I went out, closed the street door, and the clock struck ten,
on shining wheels the baker rustled by and hummed,
a plane droned in the sky, the sun shone, it struck ten,
I thought of my dead aunt and in a flash it seemed
all the unliving I had loved were flying overhead,
with hosts of silent dead the sky was darkened then
and suddenly across the wall a shadow fell.
Silence. The morning world stood still. The clock struck ten,
over the street peace floated: cold dread was its spell.
1938
(translated by Zsuzsanna Ozsváth and Frederick Turner)

 

Forced March

He's foolish who, once down, resumes his weary beat,
A moving mass of cramps on restless human feet,
Who rises from the ground as if on borrowed wings,
Untempted by the mire to which he dare not cling,
Who, when you ask him why, flings back at you a word
Of how the thought of love makes dying less absurd.
Poor deluded fool, the man's a simpleton,
About his home by now only the scorched winds run,
His broken walls lie flat, his orchard yields no fruit,
His familiar nights go clad in terror's rumpled suit.
Oh could I but believe that such dreams had a base
Other than in my heart, some native resting place;
If only once again I heard the quiet hum
Of bees on the verandah, the jar of orchard plums
Cooling with late summer, the gardens half asleep,
Voluptuous fruit lolling on branches dipping deep,
And she before the hedgerow stood with sunbleached hair,
The lazy morning scrawling vague shadows on the air...
Why not? The moon is full, her circle is complete.
Don't leave me, friend, shout out, and see! I'm on my feet!

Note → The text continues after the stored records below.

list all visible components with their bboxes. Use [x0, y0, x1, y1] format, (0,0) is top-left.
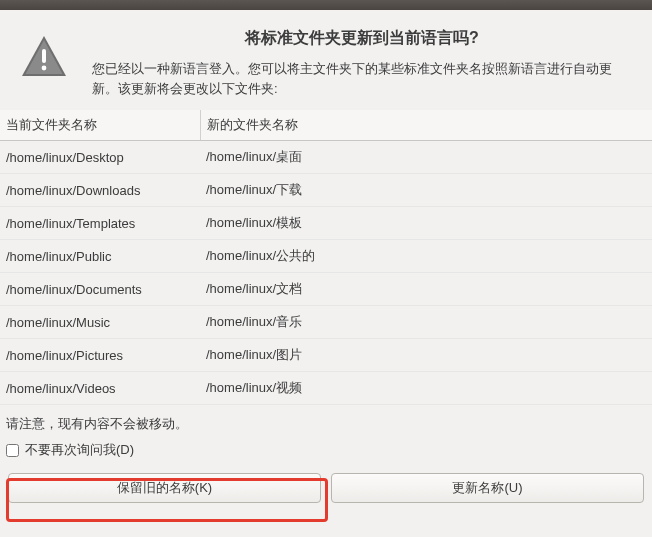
warning-icon [20, 28, 68, 98]
annotation-arrow [0, 517, 652, 537]
cell-old-path: /home/linux/Public [0, 240, 200, 273]
col-new-name[interactable]: 新的文件夹名称 [200, 110, 652, 141]
note-text: 请注意，现有内容不会被移动。 [0, 405, 652, 437]
window-titlebar [0, 0, 652, 10]
table-row[interactable]: /home/linux/Downloads/home/linux/下载 [0, 174, 652, 207]
dialog-header: 将标准文件夹更新到当前语言吗? 您已经以一种新语言登入。您可以将主文件夹下的某些… [0, 10, 652, 110]
table-row[interactable]: /home/linux/Desktop/home/linux/桌面 [0, 141, 652, 174]
cell-old-path: /home/linux/Pictures [0, 339, 200, 372]
table-row[interactable]: /home/linux/Documents/home/linux/文档 [0, 273, 652, 306]
cell-new-path: /home/linux/桌面 [200, 141, 652, 174]
svg-point-3 [42, 66, 47, 71]
cell-new-path: /home/linux/图片 [200, 339, 652, 372]
cell-old-path: /home/linux/Videos [0, 372, 200, 405]
cell-new-path: /home/linux/视频 [200, 372, 652, 405]
cell-new-path: /home/linux/文档 [200, 273, 652, 306]
table-row[interactable]: /home/linux/Pictures/home/linux/图片 [0, 339, 652, 372]
cell-new-path: /home/linux/模板 [200, 207, 652, 240]
folder-table: 当前文件夹名称 新的文件夹名称 /home/linux/Desktop/home… [0, 110, 652, 405]
update-names-button[interactable]: 更新名称(U) [331, 473, 644, 503]
cell-old-path: /home/linux/Music [0, 306, 200, 339]
cell-new-path: /home/linux/下载 [200, 174, 652, 207]
col-current-name[interactable]: 当前文件夹名称 [0, 110, 200, 141]
cell-old-path: /home/linux/Desktop [0, 141, 200, 174]
cell-old-path: /home/linux/Templates [0, 207, 200, 240]
dialog-title: 将标准文件夹更新到当前语言吗? [92, 28, 632, 49]
dialog-description: 您已经以一种新语言登入。您可以将主文件夹下的某些标准文件夹名按照新语言进行自动更… [92, 59, 632, 98]
table-row[interactable]: /home/linux/Music/home/linux/音乐 [0, 306, 652, 339]
table-row[interactable]: /home/linux/Public/home/linux/公共的 [0, 240, 652, 273]
cell-new-path: /home/linux/公共的 [200, 240, 652, 273]
dont-ask-checkbox[interactable] [6, 444, 19, 457]
cell-old-path: /home/linux/Documents [0, 273, 200, 306]
table-row[interactable]: /home/linux/Templates/home/linux/模板 [0, 207, 652, 240]
table-row[interactable]: /home/linux/Videos/home/linux/视频 [0, 372, 652, 405]
cell-new-path: /home/linux/音乐 [200, 306, 652, 339]
cell-old-path: /home/linux/Downloads [0, 174, 200, 207]
dont-ask-label[interactable]: 不要再次询问我(D) [25, 441, 134, 459]
svg-rect-2 [42, 49, 46, 63]
keep-old-names-button[interactable]: 保留旧的名称(K) [8, 473, 321, 503]
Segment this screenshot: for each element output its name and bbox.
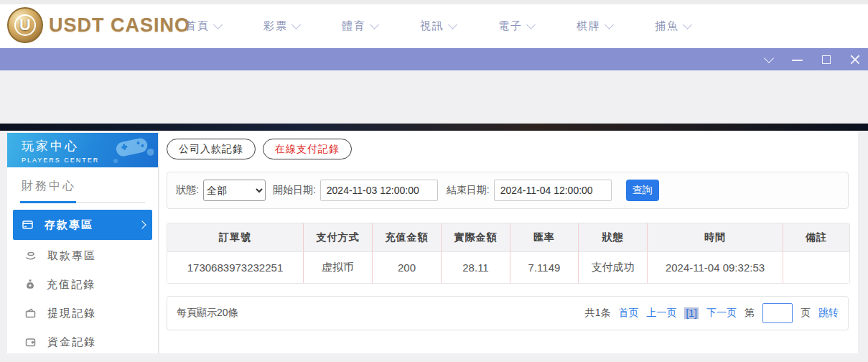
sidebar-item-withdraw-zone[interactable]: 取款專區 xyxy=(7,241,158,270)
minimize-icon[interactable] xyxy=(792,54,803,65)
sidebar-item-withdrawal-records[interactable]: 提現記錄 xyxy=(7,299,158,328)
nav-item-sports[interactable]: 體育 xyxy=(342,19,378,33)
start-date-label: 開始日期: xyxy=(273,184,316,197)
sidebar-item-label: 提現記錄 xyxy=(47,307,96,320)
chevron-down-icon xyxy=(683,20,692,29)
start-date-input[interactable] xyxy=(320,180,438,201)
section-underline xyxy=(20,202,145,203)
sidebar-section-title: 財務中心 xyxy=(22,179,158,194)
chevron-down-icon xyxy=(448,20,457,29)
sidebar-item-label: 資金記錄 xyxy=(47,335,96,349)
table-header-row: 訂單號 支付方式 充值金額 實際金額 匯率 狀態 時間 備註 xyxy=(167,223,849,252)
record-tabs: 公司入款記錄 在線支付記錄 xyxy=(167,139,851,159)
content-area: 玩家中心 PLAYERS CENTER 財務中心 xyxy=(0,131,868,353)
sidebar-menu: 存款專區 取款專區 充值記錄 提現記錄 xyxy=(7,210,158,356)
spacer-band xyxy=(0,70,868,124)
logo-ball-icon: U xyxy=(7,7,43,43)
end-date-input[interactable] xyxy=(494,180,612,201)
column-header-time: 時間 xyxy=(648,223,783,252)
cell-time: 2024-11-04 09:32:53 xyxy=(648,252,783,283)
player-center-sidebar: 玩家中心 PLAYERS CENTER 財務中心 xyxy=(7,133,159,353)
window-title-bar xyxy=(0,48,868,70)
search-button[interactable]: 查詢 xyxy=(626,180,659,201)
current-page-indicator: [1] xyxy=(684,307,699,319)
next-page-link[interactable]: 下一页 xyxy=(706,307,737,320)
column-header-pay-method: 支付方式 xyxy=(304,223,373,252)
goto-page-input[interactable] xyxy=(762,303,793,323)
top-navbar: U USDT CASINO 首頁 彩票 體育 視訊 電子 棋牌 捕魚 xyxy=(0,4,868,49)
table-row: 1730683973232251 虚拟币 200 28.11 7.1149 支付… xyxy=(167,252,849,283)
chevron-down-icon xyxy=(526,20,536,29)
cell-remark xyxy=(783,252,849,283)
page-size-text: 每頁顯示20條 xyxy=(177,307,238,320)
brand-name: USDT CASINO xyxy=(49,14,190,37)
chevron-down-icon xyxy=(291,20,301,29)
goto-jump-link[interactable]: 跳转 xyxy=(818,307,839,320)
chevron-down-icon xyxy=(213,20,223,29)
sidebar-item-recharge-records[interactable]: 充值記錄 xyxy=(7,270,158,299)
pagination-controls: 共1条 首页 上一页 [1] 下一页 第 页 跳转 xyxy=(585,303,839,323)
brand-logo[interactable]: U USDT CASINO xyxy=(7,7,190,43)
close-icon[interactable] xyxy=(849,54,861,65)
main-nav: 首頁 彩票 體育 視訊 電子 棋牌 捕魚 xyxy=(185,4,691,48)
column-header-order-no: 訂單號 xyxy=(167,223,304,252)
collapse-chevron-icon[interactable] xyxy=(763,54,775,65)
cell-pay-method: 虚拟币 xyxy=(304,252,373,283)
orders-table: 訂單號 支付方式 充值金額 實際金額 匯率 狀態 時間 備註 173068397… xyxy=(167,223,850,284)
sidebar-item-label: 充值記錄 xyxy=(47,278,95,292)
tab-company-deposit-records[interactable]: 公司入款記錄 xyxy=(167,139,256,159)
pagination-bar: 每頁顯示20條 共1条 首页 上一页 [1] 下一页 第 页 跳转 xyxy=(167,296,849,330)
sidebar-item-label: 取款專區 xyxy=(47,249,96,263)
tab-online-payment-records[interactable]: 在線支付記錄 xyxy=(263,139,352,159)
chevron-right-icon xyxy=(138,221,146,228)
wallet-out-icon xyxy=(24,307,37,319)
deposit-card-icon xyxy=(22,219,34,231)
nav-item-home[interactable]: 首頁 xyxy=(185,19,221,33)
goto-suffix-label: 页 xyxy=(801,307,811,320)
column-header-rate: 匯率 xyxy=(510,223,579,252)
withdraw-hand-icon xyxy=(24,250,37,261)
column-header-remark: 備註 xyxy=(783,223,849,252)
records-panel: 公司入款記錄 在線支付記錄 狀態: 全部 開始日期: 結束日期: 查詢 訂單號 … xyxy=(159,131,858,353)
goto-prefix-label: 第 xyxy=(745,307,755,320)
funds-purse-icon xyxy=(24,336,37,348)
gamepad-icon xyxy=(109,134,155,163)
sidebar-header: 玩家中心 PLAYERS CENTER xyxy=(7,133,158,167)
cell-status: 支付成功 xyxy=(579,252,648,283)
chevron-down-icon xyxy=(605,20,614,29)
nav-item-chess[interactable]: 棋牌 xyxy=(577,19,612,33)
nav-item-live-video[interactable]: 視訊 xyxy=(420,19,456,33)
column-header-status: 狀態 xyxy=(579,223,648,252)
prev-page-link[interactable]: 上一页 xyxy=(646,307,676,320)
cell-order-no: 1730683973232251 xyxy=(167,252,304,283)
first-page-link[interactable]: 首页 xyxy=(618,307,638,320)
window-controls xyxy=(763,48,861,70)
end-date-label: 結束日期: xyxy=(447,184,490,197)
status-select[interactable]: 全部 xyxy=(203,180,266,201)
column-header-actual-amount: 實際金額 xyxy=(442,223,510,252)
total-count-text: 共1条 xyxy=(585,307,611,320)
sidebar-item-funds-records[interactable]: 資金記錄 xyxy=(7,328,158,356)
nav-item-lottery[interactable]: 彩票 xyxy=(263,19,299,33)
column-header-recharge-amount: 充值金額 xyxy=(373,223,442,252)
sidebar-item-label: 存款專區 xyxy=(45,218,93,232)
money-bag-icon xyxy=(24,279,36,290)
filter-bar: 狀態: 全部 開始日期: 結束日期: 查詢 xyxy=(167,172,849,209)
logo-letter: U xyxy=(14,14,36,36)
cell-actual-amount: 28.11 xyxy=(442,252,510,283)
dark-divider-band xyxy=(0,124,868,131)
nav-item-fishing[interactable]: 捕魚 xyxy=(655,19,691,33)
cell-recharge-amount: 200 xyxy=(373,252,442,283)
sidebar-item-deposit-zone[interactable]: 存款專區 xyxy=(13,210,152,240)
chevron-down-icon xyxy=(370,20,379,29)
nav-item-slots[interactable]: 電子 xyxy=(498,19,534,33)
maximize-icon[interactable] xyxy=(821,54,832,65)
status-label: 狀態: xyxy=(176,184,199,197)
cell-rate: 7.1149 xyxy=(510,252,579,283)
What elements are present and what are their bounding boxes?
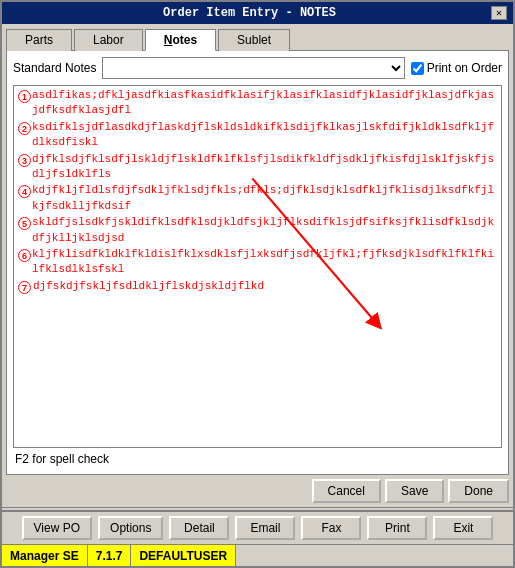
spell-check-hint: F2 for spell check (13, 448, 502, 468)
fax-button[interactable]: Fax (301, 516, 361, 540)
list-item: 2 ksdifklsjdflasdkdjflaskdjflskldsldkifk… (18, 120, 497, 151)
standard-notes-select[interactable] (102, 57, 404, 79)
main-window: Order Item Entry - NOTES ✕ Parts Labor N… (0, 0, 515, 568)
list-item: 1 asdlfikas;dfkljasdfkiasfkasidfklasifjk… (18, 88, 497, 119)
list-item: 7 djfskdjfskljfsdldkljflskdjskldjflkd (18, 279, 497, 296)
status-app-name: Manager SE (2, 545, 88, 566)
tab-labor[interactable]: Labor (74, 29, 143, 51)
bottom-buttons-row: View PO Options Detail Email Fax Print E… (2, 511, 513, 544)
print-on-order-label: Print on Order (427, 61, 502, 75)
tab-parts[interactable]: Parts (6, 29, 72, 51)
standard-notes-row: Standard Notes Print on Order (13, 57, 502, 79)
notes-text-area[interactable]: 1 asdlfikas;dfkljasdfkiasfkasidfklasifjk… (13, 85, 502, 448)
title-bar: Order Item Entry - NOTES ✕ (2, 2, 513, 24)
status-user: DEFAULTUSER (131, 545, 236, 566)
tab-sublet[interactable]: Sublet (218, 29, 290, 51)
main-content-panel: Standard Notes Print on Order 1 asdlfika… (6, 50, 509, 475)
window-title: Order Item Entry - NOTES (8, 6, 491, 20)
status-version: 7.1.7 (88, 545, 132, 566)
detail-button[interactable]: Detail (169, 516, 229, 540)
email-button[interactable]: Email (235, 516, 295, 540)
notes-lines: 1 asdlfikas;dfkljasdfkiasfkasidfklasifjk… (14, 86, 501, 447)
done-button[interactable]: Done (448, 479, 509, 503)
print-button[interactable]: Print (367, 516, 427, 540)
list-item: 3 djfklsdjfklsdfjlskldjflskldfklfklsfjls… (18, 152, 497, 183)
close-button[interactable]: ✕ (491, 6, 507, 20)
print-on-order-container: Print on Order (411, 61, 502, 75)
action-buttons-row: Cancel Save Done (2, 475, 513, 507)
exit-button[interactable]: Exit (433, 516, 493, 540)
list-item: 5 skldfjslsdkfjskldifklsdfklsdjkldfsjklj… (18, 215, 497, 246)
list-item: 6 kljfklisdfkldklfkldislfklxsdklsfjlxksd… (18, 247, 497, 278)
list-item: 4 kdjfkljfldlsfdjfsdkljfklsdjfkls;dfkls;… (18, 183, 497, 214)
options-button[interactable]: Options (98, 516, 163, 540)
cancel-button[interactable]: Cancel (312, 479, 381, 503)
standard-notes-label: Standard Notes (13, 61, 96, 75)
status-bar: Manager SE 7.1.7 DEFAULTUSER (2, 544, 513, 566)
tab-notes[interactable]: Notes (145, 29, 216, 51)
view-po-button[interactable]: View PO (22, 516, 92, 540)
save-button[interactable]: Save (385, 479, 444, 503)
print-on-order-checkbox[interactable] (411, 62, 424, 75)
tabs-row: Parts Labor Notes Sublet (2, 24, 513, 50)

(translated by George Szirtes)

 

from "Razglednicas"

III.

The oxen drool saliva mixed with blood.
Each one of us is urinating blood.
The squad stands about in knots, stinking, mad.
Death, hideous, is blowing overhead.

IV.

I fell beside him and his corpse turned over,
tight already as a snapping string.
Shot in the neck. "And that's how you'll end too,"
I whisper to myself; "lie still; no moving.
Now patience flowers in death." Then I could hear
"Der springt noch auf," above, and very near.
Blood mixed with mud was drying on my ear.

(translated by Zsuzsanna Ozsváth and Frederick Turner)

 

"One reads history backwards, and if that history is sufficiently tragic or tidy (which may sometimes be the same thing), it begins to feel like myth. Radnóti had long been obsessed by his own death, so much so that he seems to have been able to imagine its precise circumstances. He produced a distinct body of 'prophetic' poems in which a particular form of death is courted, feared and almost desired. The reader approaches these with a certain veneration, as though they were more than poems. Slowly, everything assumes a mythic shape and the life embraces the ouvre so comprehensively that the one disappears in the other." (George Szirtes - TLS May 14 1993)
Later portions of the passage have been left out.